J'ai installé la caméra pour surveiller mon bébé pendant ses siestes. C'était le but. Ma femme, Lily, était épuisée depuis l'accouchement, et notre fils, Noah, se réveillait en pleurant sans raison apparente. Je me suis dit que le babyphone dans sa chambre nous aiderait peut-être à comprendre ses cycles de sommeil. Peut-être se réveillait-il brusquement. Peut-être la maison était-elle plus bruyante qu'on ne le pensait.

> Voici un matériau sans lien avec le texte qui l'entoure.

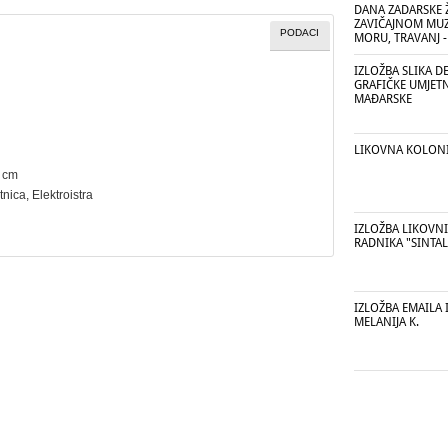
DANA ZADARSKE 
ZAVIČAJNOM MUZ
PODACI
MORU, TRAVANJ - 
IZLOŽBA SLIKA D
GRAFIČKE UMJETN
MAĐARSKE
LIKOVNA KOLONI
5 cm
tnica
, Elektroistra
IZLOŽBA LIKOVN
RADNIKA "SINTAL
IZLOŽBA EMAILA 
MELANIJA K.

Peut-être pourrais-je faire quelque chose d'utile malgré mes longues heures de travail et mon absence prolongée de la maison.

Au lieu de cela, un mercredi à 13h42, j'ai ouvert la messagerie de mon bureau et j'ai entendu ma mère dire : « Tu vis aux crochets de mon fils et tu oses encore dire que tu es fatiguée ? »

Puis elle a attrapé ma femme par les cheveux.

L'incident s'est produit juste à côté du berceau de Noé.
Lily avait une main sur le chauffe-biberon et l'autre sur la barre du berceau, sans doute pour ne pas le réveiller. Ma mère, Denise, se tenait derrière elle dans la chambre d'enfant, avec cette posture rigide qui annonçait toujours des ennuis – même si pendant des années j'avais appelé ça « des opinions bien tranchées ». Lily murmura quelque chose d'inaudible pour la caméra. Ma mère s'approcha, chuchota cette phrase, puis empoigna une poignée de cheveux de Lily si brusquement que ma femme eut un hoquet de surprise au lieu de crier.